In this case the quantity \(\bar{\varepsilon}\) vanishes identically, which settles the question of the choice of the direction of the coordinate axes*.

Since the differential Laplace operator is invariant with respect to rotation of the coordinate axes, the question of choosing its finite-difference approximation is not completely solved by choosing the angle \(\vartheta\) of rotation of the grid axes at the first stage of the investigation. We leave aside here the question of the difference approximation of the terms \(\dfrac{\partial\psi}{\partial x}\dfrac{\partial l}{\partial x}\) and \(\dfrac{\partial\psi}{\partial y}\dfrac{\partial l}{\partial y}\) as less essential.

When the 9 points indicated above are used, the expression of the operator \(\Delta_h\)

\[ \text{* The advantages of a grid rotated by }\pi/4\text{ for calculating nonlinear terms were first indicated by B. Bolin }(^{10}),\text{ who proceeded from other considerations.} \]

taking into account the symmetry properties has the form \((1)\):

\[ \Delta_h \psi=\frac{\alpha}{2h^2}(\psi_5+\psi_6+\psi_7+\psi_8-4\psi_0)+ \frac{(1-\alpha)}{h^2}(\psi_1+\psi_2+\psi_3+\psi_4-4\psi_0). \tag{7} \]

Here \(\alpha\) is a certain constant that we may choose in order to reduce the variance of the error.

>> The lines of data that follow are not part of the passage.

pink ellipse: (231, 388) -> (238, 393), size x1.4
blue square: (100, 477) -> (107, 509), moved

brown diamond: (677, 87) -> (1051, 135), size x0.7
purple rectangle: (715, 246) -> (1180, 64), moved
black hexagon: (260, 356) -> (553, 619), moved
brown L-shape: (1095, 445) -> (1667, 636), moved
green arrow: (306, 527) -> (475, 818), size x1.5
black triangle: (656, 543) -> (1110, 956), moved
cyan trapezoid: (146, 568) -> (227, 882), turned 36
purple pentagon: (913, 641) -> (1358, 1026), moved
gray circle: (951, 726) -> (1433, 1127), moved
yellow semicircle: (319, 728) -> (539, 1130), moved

Using the representation of the functions \(\varphi\) and \(\Phi\) in the form (5), we obtain the spectral form of the differential balance equation:

\[ (k_1^2+k_2^2)\,[\,l\,dZ_\psi(k_1,k_2)-dZ_\Phi(k_1,k_2)\,]= \]

\[ =\int_{-\infty}^{\infty}\!\!\int (\mu_1k_2-\mu_2k_1)^2\,dZ_\psi(\mu_1,\mu_2)\, dZ_\psi^{*}(\mu_1-k_1;\mu_2-k_2). \tag{8} \]

The spectral form of the corresponding grid equation has the form:

\[ \frac{4}{h^2}\left(\sin^2\frac{a_1+a_2}{2}+\sin^2\frac{a_1-a_2}{2} -2\alpha\sin^2\frac{a_1+a_2}{2}\cdot\sin^2\frac{a_1-a_2}{2}\right)\times \]

\[ \times[\,l\,dZ_\psi(k_1,k_2)-dZ_\Phi(k_1,k_2)\,] =\frac{4}{h^4}\int_{-\infty}^{\infty}\!\!\int [\sin b_1\sin(b_2-a_2)- \]

\[ -\sin b_2\sin(b_1-a_1)]^2\,dZ_\psi(\mu_1,\mu_2)\, dZ_\psi^{*}(\mu_1-k_1;\mu_2-k_2)+\varepsilon(k_1,k_2), \tag{9} \]

where \(\varepsilon\) is the error of the difference approximation; \(a_1,a_2,b_1,b_2\) are dimensionless variables:
\(a_1=k_1h\sqrt{2}/2;\ a_2=k_2h\sqrt{2}/2;\ b_1=\mu_1h\sqrt{2}/2;\ b_2=\mu_2h\sqrt{2}/2\).

Using formulas (8) and (9) and the expression for the spectral density of the product of two random functions \((^8)\), we obtain the expression for the spectral density of the error

\[ S_\varepsilon(k_1,k_2)=\frac{32}{h^8}\int_{-\infty}^{\infty}\!\!\int \left\{ \frac{2\left(\sin^2\frac{a_1+a_2}{2}+\sin^2\frac{a_1-a_2}{2} -2\alpha\sin^2\frac{a_1+a_2}{2}\sin^2\frac{a_1-a_2}{2}\right)(b_1a_2-b_2a_1)^2} {(a_1^2+a_2^2)} -\right. \]

\[ \left. -[\sin b_1\sin(b_2-a_2)-\sin b_2\sin(b_1-a_1)]^2 \right\}^2 \times \]

\[ \times S_\psi(\mu_1,\mu_2)\, S_\psi^{*}(k_1-\mu_1;\,k_2-\mu_2)\,d\mu_1d\mu_2. \tag{10} \]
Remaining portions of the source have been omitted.